Across the entries that follow, count each line holding "balance" and state the total alone.

**Dataset excerpts**
BEGIN

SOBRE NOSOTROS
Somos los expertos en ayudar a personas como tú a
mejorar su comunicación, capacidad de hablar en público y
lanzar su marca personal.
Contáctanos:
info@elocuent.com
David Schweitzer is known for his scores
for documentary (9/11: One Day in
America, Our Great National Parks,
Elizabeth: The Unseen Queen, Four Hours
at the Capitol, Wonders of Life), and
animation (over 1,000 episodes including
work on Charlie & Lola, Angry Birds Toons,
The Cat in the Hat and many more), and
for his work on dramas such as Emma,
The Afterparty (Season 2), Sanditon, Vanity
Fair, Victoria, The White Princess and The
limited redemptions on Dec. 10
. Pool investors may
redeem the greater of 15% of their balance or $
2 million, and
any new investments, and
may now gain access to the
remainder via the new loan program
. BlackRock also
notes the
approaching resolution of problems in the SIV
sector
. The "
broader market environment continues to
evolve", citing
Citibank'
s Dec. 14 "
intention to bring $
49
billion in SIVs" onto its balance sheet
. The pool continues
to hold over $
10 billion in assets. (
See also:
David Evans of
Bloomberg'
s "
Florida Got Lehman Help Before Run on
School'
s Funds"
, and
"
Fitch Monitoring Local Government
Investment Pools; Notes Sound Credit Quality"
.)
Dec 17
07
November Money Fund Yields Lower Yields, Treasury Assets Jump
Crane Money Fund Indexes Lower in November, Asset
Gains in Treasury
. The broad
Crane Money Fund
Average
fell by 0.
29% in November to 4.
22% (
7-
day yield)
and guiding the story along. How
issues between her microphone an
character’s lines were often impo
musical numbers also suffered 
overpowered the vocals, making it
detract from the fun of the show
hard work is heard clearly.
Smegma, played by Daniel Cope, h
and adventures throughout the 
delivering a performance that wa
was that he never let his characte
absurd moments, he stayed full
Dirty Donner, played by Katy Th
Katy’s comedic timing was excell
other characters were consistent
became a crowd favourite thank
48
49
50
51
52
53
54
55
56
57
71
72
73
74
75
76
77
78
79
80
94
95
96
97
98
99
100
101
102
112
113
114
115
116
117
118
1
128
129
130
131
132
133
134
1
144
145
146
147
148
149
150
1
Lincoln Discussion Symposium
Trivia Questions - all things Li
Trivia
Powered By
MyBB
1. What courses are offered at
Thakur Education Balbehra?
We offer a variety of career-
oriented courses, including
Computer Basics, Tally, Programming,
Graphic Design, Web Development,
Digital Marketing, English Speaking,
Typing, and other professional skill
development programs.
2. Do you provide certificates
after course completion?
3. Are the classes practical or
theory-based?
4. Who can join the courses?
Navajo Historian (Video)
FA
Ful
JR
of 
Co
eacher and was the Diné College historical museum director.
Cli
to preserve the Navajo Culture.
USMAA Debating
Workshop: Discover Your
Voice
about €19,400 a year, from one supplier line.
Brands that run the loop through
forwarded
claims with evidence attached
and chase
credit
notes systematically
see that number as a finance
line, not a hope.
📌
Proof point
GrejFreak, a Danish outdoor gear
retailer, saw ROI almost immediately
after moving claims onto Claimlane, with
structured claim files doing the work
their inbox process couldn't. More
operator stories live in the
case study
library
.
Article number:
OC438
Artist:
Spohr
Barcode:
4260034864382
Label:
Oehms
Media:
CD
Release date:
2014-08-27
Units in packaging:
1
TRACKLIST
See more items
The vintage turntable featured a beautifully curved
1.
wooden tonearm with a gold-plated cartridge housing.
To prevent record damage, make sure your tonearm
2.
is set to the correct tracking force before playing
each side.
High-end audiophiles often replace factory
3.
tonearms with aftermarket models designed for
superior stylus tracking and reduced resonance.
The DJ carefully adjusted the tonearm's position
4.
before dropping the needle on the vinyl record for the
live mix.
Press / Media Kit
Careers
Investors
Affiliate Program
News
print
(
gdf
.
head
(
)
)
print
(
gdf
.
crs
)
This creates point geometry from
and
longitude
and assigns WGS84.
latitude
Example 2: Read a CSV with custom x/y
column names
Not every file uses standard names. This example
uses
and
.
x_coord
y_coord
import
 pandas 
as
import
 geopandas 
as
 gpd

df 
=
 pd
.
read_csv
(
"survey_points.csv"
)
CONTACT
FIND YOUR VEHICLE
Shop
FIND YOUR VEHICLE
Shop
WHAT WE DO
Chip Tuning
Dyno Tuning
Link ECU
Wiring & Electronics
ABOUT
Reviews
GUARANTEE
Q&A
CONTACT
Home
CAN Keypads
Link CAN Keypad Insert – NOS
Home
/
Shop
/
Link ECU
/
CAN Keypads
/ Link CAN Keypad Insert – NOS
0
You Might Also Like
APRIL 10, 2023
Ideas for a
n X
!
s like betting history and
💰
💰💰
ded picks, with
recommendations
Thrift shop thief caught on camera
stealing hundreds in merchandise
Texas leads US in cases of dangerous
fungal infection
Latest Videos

END

**Reply**
2